=== Assignment ===
Copy the lines word for word. Begin at the line that contains "Answer in <instances>...</instances>." and end with the final line of the data.

=== Supplied data ===

++++++++

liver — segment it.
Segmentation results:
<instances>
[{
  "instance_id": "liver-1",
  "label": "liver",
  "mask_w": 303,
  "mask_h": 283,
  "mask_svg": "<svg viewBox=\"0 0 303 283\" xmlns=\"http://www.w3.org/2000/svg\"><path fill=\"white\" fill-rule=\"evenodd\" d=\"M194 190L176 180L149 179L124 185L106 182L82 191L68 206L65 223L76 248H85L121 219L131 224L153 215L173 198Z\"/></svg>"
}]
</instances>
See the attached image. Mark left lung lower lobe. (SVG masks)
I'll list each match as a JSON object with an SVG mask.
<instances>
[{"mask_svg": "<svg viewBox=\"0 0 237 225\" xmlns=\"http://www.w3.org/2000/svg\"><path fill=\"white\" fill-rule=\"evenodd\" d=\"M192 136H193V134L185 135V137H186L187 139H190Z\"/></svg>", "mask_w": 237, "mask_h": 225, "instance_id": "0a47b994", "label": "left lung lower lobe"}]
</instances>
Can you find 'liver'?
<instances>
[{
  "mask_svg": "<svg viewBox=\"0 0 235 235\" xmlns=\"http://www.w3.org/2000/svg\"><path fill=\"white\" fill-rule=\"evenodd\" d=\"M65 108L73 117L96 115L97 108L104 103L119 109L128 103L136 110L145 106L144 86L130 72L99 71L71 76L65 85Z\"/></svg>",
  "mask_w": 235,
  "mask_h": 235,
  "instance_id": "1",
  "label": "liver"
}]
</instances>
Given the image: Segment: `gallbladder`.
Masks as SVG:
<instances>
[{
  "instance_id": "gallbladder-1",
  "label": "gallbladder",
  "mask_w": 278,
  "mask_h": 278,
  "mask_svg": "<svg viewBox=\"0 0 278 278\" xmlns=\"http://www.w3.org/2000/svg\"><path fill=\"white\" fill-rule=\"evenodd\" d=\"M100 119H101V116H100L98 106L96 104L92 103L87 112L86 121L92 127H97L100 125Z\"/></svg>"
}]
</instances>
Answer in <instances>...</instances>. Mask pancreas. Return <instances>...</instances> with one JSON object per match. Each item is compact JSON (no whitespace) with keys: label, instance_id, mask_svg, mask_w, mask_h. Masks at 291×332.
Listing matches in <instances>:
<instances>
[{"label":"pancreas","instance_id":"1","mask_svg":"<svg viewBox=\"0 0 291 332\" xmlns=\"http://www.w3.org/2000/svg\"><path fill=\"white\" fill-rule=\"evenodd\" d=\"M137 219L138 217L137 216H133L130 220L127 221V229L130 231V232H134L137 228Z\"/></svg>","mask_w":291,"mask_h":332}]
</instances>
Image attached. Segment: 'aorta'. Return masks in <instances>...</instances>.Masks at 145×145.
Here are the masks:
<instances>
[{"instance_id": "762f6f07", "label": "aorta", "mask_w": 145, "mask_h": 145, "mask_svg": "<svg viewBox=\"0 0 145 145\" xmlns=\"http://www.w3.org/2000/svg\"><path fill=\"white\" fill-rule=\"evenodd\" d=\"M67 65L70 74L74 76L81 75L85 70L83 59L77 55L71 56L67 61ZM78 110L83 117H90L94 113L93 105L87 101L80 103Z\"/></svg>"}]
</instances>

++++++++

=== Worked solution ===
Answer in <instances>...</instances>. Mask pancreas. Return <instances>...</instances> with one JSON object per match. Each item is compact JSON (no whitespace) with keys: label, instance_id, mask_svg, mask_w, mask_h. Masks at 291×332.
Listing matches in <instances>:
<instances>
[{"label":"pancreas","instance_id":"1","mask_svg":"<svg viewBox=\"0 0 291 332\" xmlns=\"http://www.w3.org/2000/svg\"><path fill=\"white\" fill-rule=\"evenodd\" d=\"M137 219L138 217L137 216H133L130 220L127 221V229L130 231V232H134L137 228Z\"/></svg>","mask_w":291,"mask_h":332}]
</instances>
Image attached. Segment: 'aorta'. Return masks in <instances>...</instances>.Masks at 145×145.
Here are the masks:
<instances>
[{"instance_id": "762f6f07", "label": "aorta", "mask_w": 145, "mask_h": 145, "mask_svg": "<svg viewBox=\"0 0 145 145\" xmlns=\"http://www.w3.org/2000/svg\"><path fill=\"white\" fill-rule=\"evenodd\" d=\"M67 65L70 74L74 76L81 75L85 70L83 59L77 55L71 56L67 61ZM78 110L83 117H90L94 113L93 105L87 101L80 103Z\"/></svg>"}]
</instances>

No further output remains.